There are judiciously placed quieter moments to balance the rushes, such as the short “Clouding”, which verges on musique concrete, or “And Then Patterns”, the track here closest to Rounds’ modus operandi, which is to say drifting cycles of loveliness that would lend themselves very well to soundtracking making out (although here they’re busy subtly dissolving into one other). Then there’s “High Fives”, which pits an RZA-ish sombre gong of a beat against naive vibraphone melodies whilst the fluid sonic snakes of Hebden “trying to scratch” slide lithely around them, and “Turtle Turtle Up”—apparently a thumb wrestling game in Taiwan—which deconstructs the enervating Hong Kong traffic light loop into a pulsing bassline for more chiming melodies to glimmer over. Penultimately comes “Sleep, Eat Food, Have Visions”, the seven-plus minute pendent to “Sun Drums and Oil” that bleeps along squidgily for about half its length before being suddenly launched into some jittery insectile sonar equivalent of hyperspace, staggered waves of remorseless percussion rippling past like a giant alien centipede’s armour plating. Apparently arranged according to visual aesthetics by Hebden whilst he was busy doing something else, it’s the only track here that comes off as something of a dead-end; for all its driving intensity, it lacks a melodic core to truly engage the listener.


Everything Ecstatic closes with “You Were There With Me”, an eerie collage of what might be wind chimes, or perhaps tiny gongs being struck by raindrops, their ringing lost in a misty haze.
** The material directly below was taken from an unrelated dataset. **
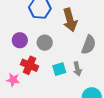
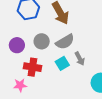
gray semicircle: (89, 45) -> (65, 42), moved, turned 54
The gradual emergence of a damped beat feels initally threatening but soon supplies comfort (and an explanation of the lonely track’s title) in the face of this spooky irregular rustling, a mother’s heartbeat lending familiar context to the shining unknown. With a little wrapping up I could make this into a neat little analogy for Hebden’s sonic foraging into the no man’s land between order and chaos, but that would be counter to his rough doctrine of release. At just over 40 minutes, this is his best flowing album to date, his most demanding, most infuriating, most invigorating and most intense. A few caveats: even at its most subdued and lovely, this is restless rather than restful, and where past recordings had a nigh osmotic ability to get under the skin, this one is a more stubborn beastie that will require a little wrestling.


Bjork has famously claimed that if electronic music lacks soul, it is because no-one put it there. How the majority of Rounds’ audience will take Four Tet’s new direction, I’m not entirely sure, but of Kieran Hebden—renegade, weirdo, wunderkind—I can say this with certainty: above all else, he uses his laptop less like an instrument and more like a window to his heart. Come in from the cold.